Onam is the biggest festival celebrated by Hindus in the Southern state of Kerala. It falls in the first month of the Malayalam calendar, Chingam, which is usually August-September time. It reminisces Kerala’s agrarian past and so is referred to as the harvest festival. It is celebrated with great pomp in Kerala and by Malayalee Hindus all over the world, with Onam festivities incorporating a wide range of cultural elements.


Being a proud Malayalee, Onam is a time in the year I look forward to greatly. Having been able to celebrate it in my native hometown of Thiruvananthapuram from an early age, I have seen the importance the festival holds for Malayalee Hindus. So what is the story of Onam? Disclaimer: The story of Onam is one of my favourite stories told by my grandma as I was growing up, so please forgive the five year old in me as I recount the story the way she would say it!


There once lived a great King called Mahabali. All the people loved him in his kingdom, as he was a fair and just ruler. The land flourished under his rule and everyone lived prosperous lives due to his generosity. So loved was he that people would worship him as if he were God. Whatever his people asked for, King Mahabali would provide for them. When the Gods witnessed this adoration from above, they wanted to test Mahabali and so turned to Lord Vishnu, who the King was a great devotee of. Lord Vishnu decided to test whether King Mahabali was true to his word. He sought to give Mahabali an impossible request that would prove to his people that their King was not God-worthy. He came down to Earth disguised as a Brahmin dwarf, his Vamanan avatar.

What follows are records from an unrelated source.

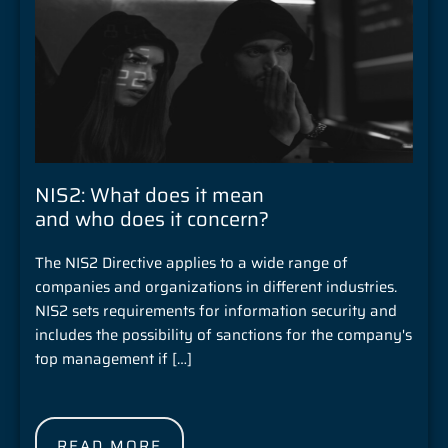
NIS2: What does it mean
and who does it concern?
The NIS2 Directive applies to a wide range of
companies and organizations in different industries.
NIS2 sets requirements for information security and
includes the possibility of sanctions for the company's
top management if […]
READ MORE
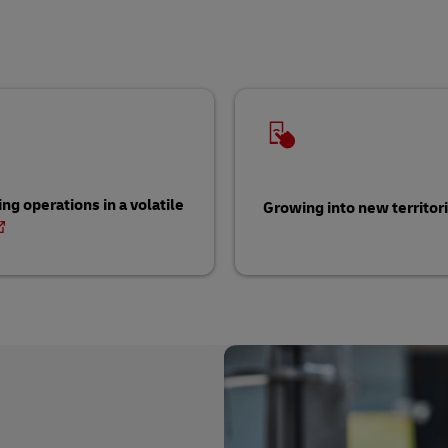
ng operations in a volatile
Growing into new territor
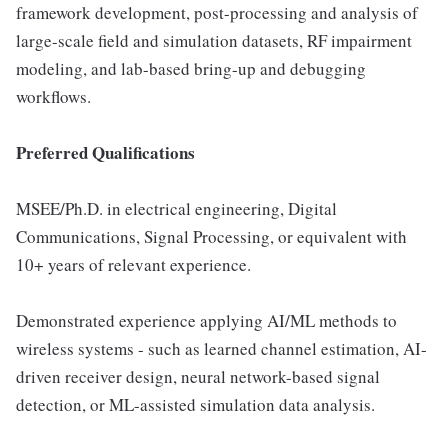
framework development, post-processing and analysis of
large-scale field and simulation datasets, RF impairment
modeling, and lab-based bring-up and debugging
workflows.
Preferred Qualifications
MSEE/Ph.D. in electrical engineering, Digital
Communications, Signal Processing, or equivalent with
10+ years of relevant experience.
Demonstrated experience applying AI/ML methods to
wireless systems - such as learned channel estimation, AI-
driven receiver design, neural network-based signal
detection, or ML-assisted simulation data analysis.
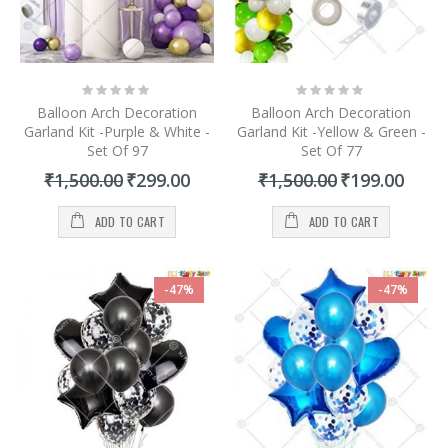
Rating:
Rating:
0%
0%
Balloon Arch Decoration
Balloon Arch Decoration
Garland Kit -Purple & White -
Garland Kit -Yellow & Green -
Set Of 97
Set Of 77
Special
Special
₹1,500.00
₹299.00
₹1,500.00
₹199.00
Price
Price
ADD TO CART
ADD TO CART
-47%
-47%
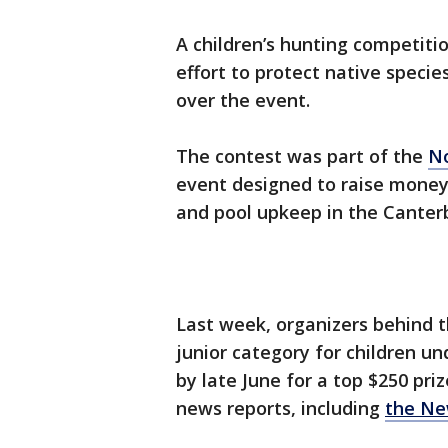
A children’s hunting competitio
effort to protect native speci
over the event.
The contest was part of the
No
event designed to raise money
and pool upkeep in the Canterb
Last week, organizers behind
junior category for children und
by late June for a top $250 pri
news reports, including
the Ne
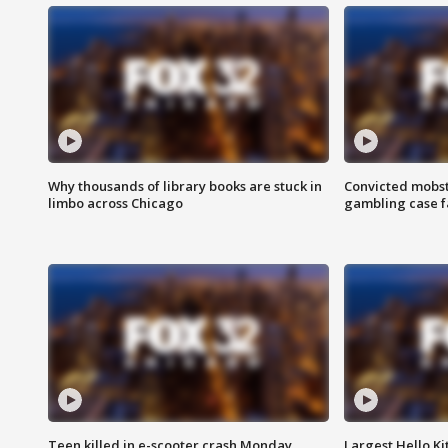
Why thousands of library books are stuck in
Convicted mobst
limbo across Chicago
gambling case f
Teen killed in e-scooter crash Monday
Largest Hello Ki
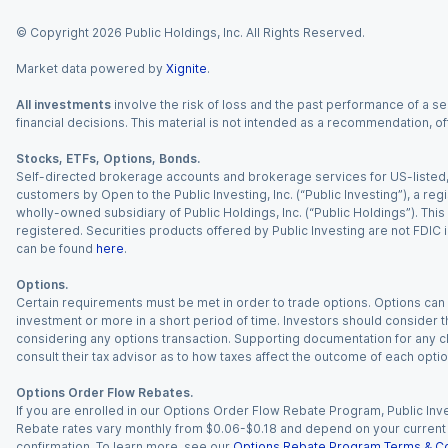
© Copyright
2026
Public Holdings, Inc. All Rights Reserved.
Market data powered by
Xignite
.
All investments
involve the risk of loss and the past performance of a sec
financial decisions. This material is not intended as a recommendation, of
Stocks, ETFs, Options, Bonds.
Self-directed brokerage accounts and brokerage services for US-listed, re
customers by Open to the Public Investing, Inc. (“Public Investing”), a 
wholly-owned subsidiary of Public Holdings, Inc. (“Public Holdings”). This i
registered. Securities products offered by Public Investing are not FDIC 
can be found
here
.
Options.
Certain requirements must be met in order to trade options. Options can be
investment or more in a short period of time. Investors should consider th
considering any options transaction. Supporting documentation for any cl
consult their tax advisor as to how taxes affect the outcome of each optio
Options Order Flow Rebates.
If you are enrolled in our Options Order Flow Rebate Program, Public Inv
Rebate rates vary monthly from $0.06-$0.18 and depend on your current an
confirmation. To learn more, see our
Options Rebate Program Terms & Co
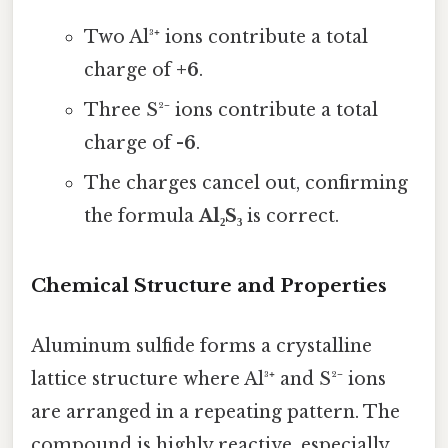
Two Al³⁺ ions contribute a total
charge of
+6
.
Three S²⁻ ions contribute a total
charge of
-6
.
The charges cancel out, confirming
the formula
Al₂S₃
is correct.
Chemical Structure and Properties
Aluminum sulfide forms a crystalline
lattice structure where Al³⁺ and S²⁻ ions
are arranged in a repeating pattern. The
compound is highly reactive, especially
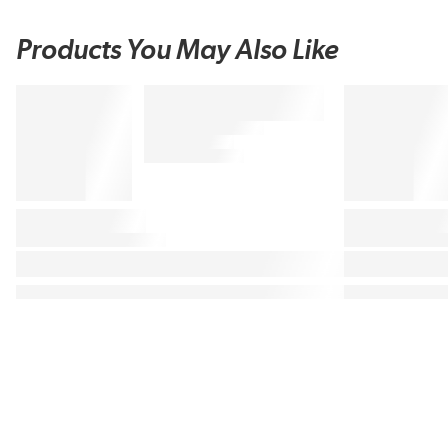
Products You May Also Like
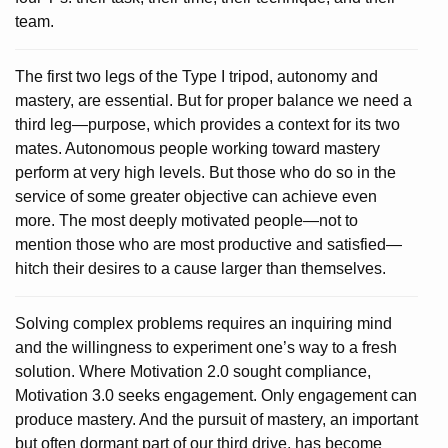
team.
The first two legs of the Type I tripod, autonomy and
mastery, are essential. But for proper balance we need a
third leg—purpose, which provides a context for its two
mates. Autonomous people working toward mastery
perform at very high levels. But those who do so in the
service of some greater objective can achieve even
more. The most deeply motivated people—not to
mention those who are most productive and satisfied—
hitch their desires to a cause larger than themselves.
Solving complex problems requires an inquiring mind
and the willingness to experiment one’s way to a fresh
solution. Where Motivation 2.0 sought compliance,
Motivation 3.0 seeks engagement. Only engagement can
produce mastery. And the pursuit of mastery, an important
but often dormant part of our third drive, has become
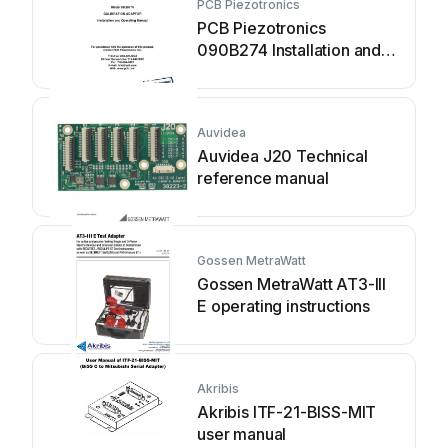
PCB Piezotronics
PCB Piezotronics
090B274 Installation and
operating manual
Auvidea
Auvidea J20 Technical
reference manual
Gossen MetraWatt
Gossen MetraWatt AT3-III
E operating instructions
Akribis
Akribis ITF-21-BISS-MIT
user manual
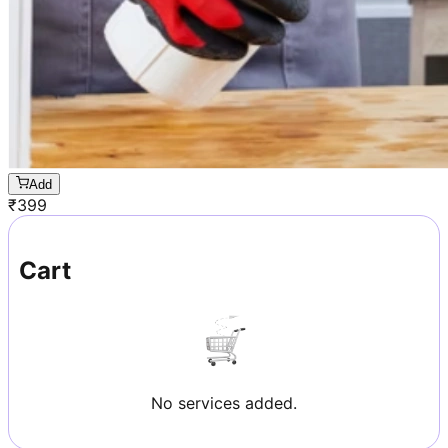
Add
₹
399
Cart
No services added.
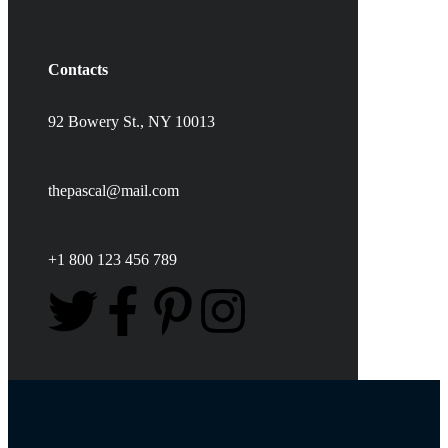
Contacts
92 Bowery St., NY 10013
thepascal@mail.com
+1 800 123 456 789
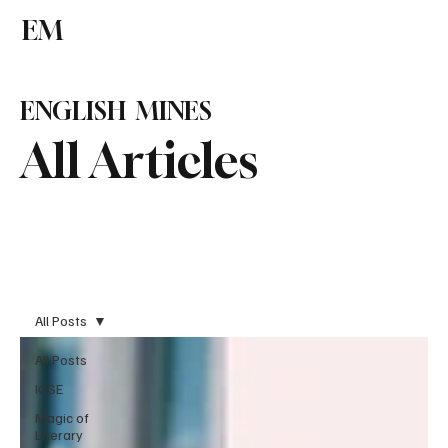
EM
Subscribe
ENGLISH MINES
All Articles
All Posts
All Posts
ICSE
Magic of
Literary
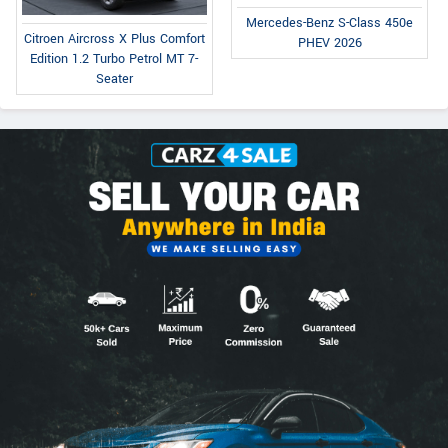
Mercedes-Benz S-Class 450e
Citroen Aircross X Plus Comfort
PHEV 2026
Edition 1.2 Turbo Petrol MT 7-
Seater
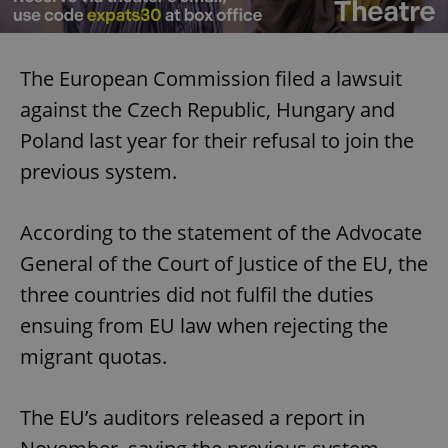
The European Commission filed a lawsuit
against the Czech Republic, Hungary and
Poland last year for their refusal to join the
previous system.
According to the statement of the Advocate
General of the Court of Justice of the EU, the
three countries did not fulfil the duties
ensuing from EU law when rejecting the
migrant quotas.
The EU’s auditors released a report in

Vamanan went to the King and asked him to give him land worth three of his steps. Mahabali, not realising Vamanan was Lord Vishnu himself, accepted the request. As Vamanan took one step he covered all of the Earth. With his second, Vamanan covered the Universe with no room left for the third. Mahabali soon realised that Vamanan was no ordinary man, but the Lord he so greatly worshipped. Without thinking, he knelt before Vamanan and offered him to take his third step on Mahabali’s own head. While Vamanan placed his foot on Mahabali’s head, the King started to go down into the Earth. Lord Vishnu knew that Mahabali would stay true to his word and would not deceive anyone. Before being completely removed from the Earth, King Mahabali asked to come back and see his people once a year and Lord Vishnu gladly agreed to the King’s request. This annual visit by Mahabali is what Malayalee Hindus celebrate as Onam today.


The festival of Onam lasts for ten days and it is the final day – Thiruvonam – that marks the return of Mahabali to Kerala, as per the boon he received from Vamanan, to meet his beloved people. Preparations start very early as people clean their houses, apply pookalam, a rangoli type flower decoration outside their houses, and wear new traditional clothing to welcome their much loved King. Onasadhya, a traditional Keralan meal is served on banana leaves. This meal constitutes of at least 26 dishes and each dish has its own significant place on the leaf. Women dance Thiruvathira Kali, men take part in the annual boat race and the story of Onam is reenacted through a Kathakali performance.


This year Thiruvonam falls on 14 September 2016.


NHSF (UK) would like to wish all Malayalee Hindus a very happy and prosperous Onam!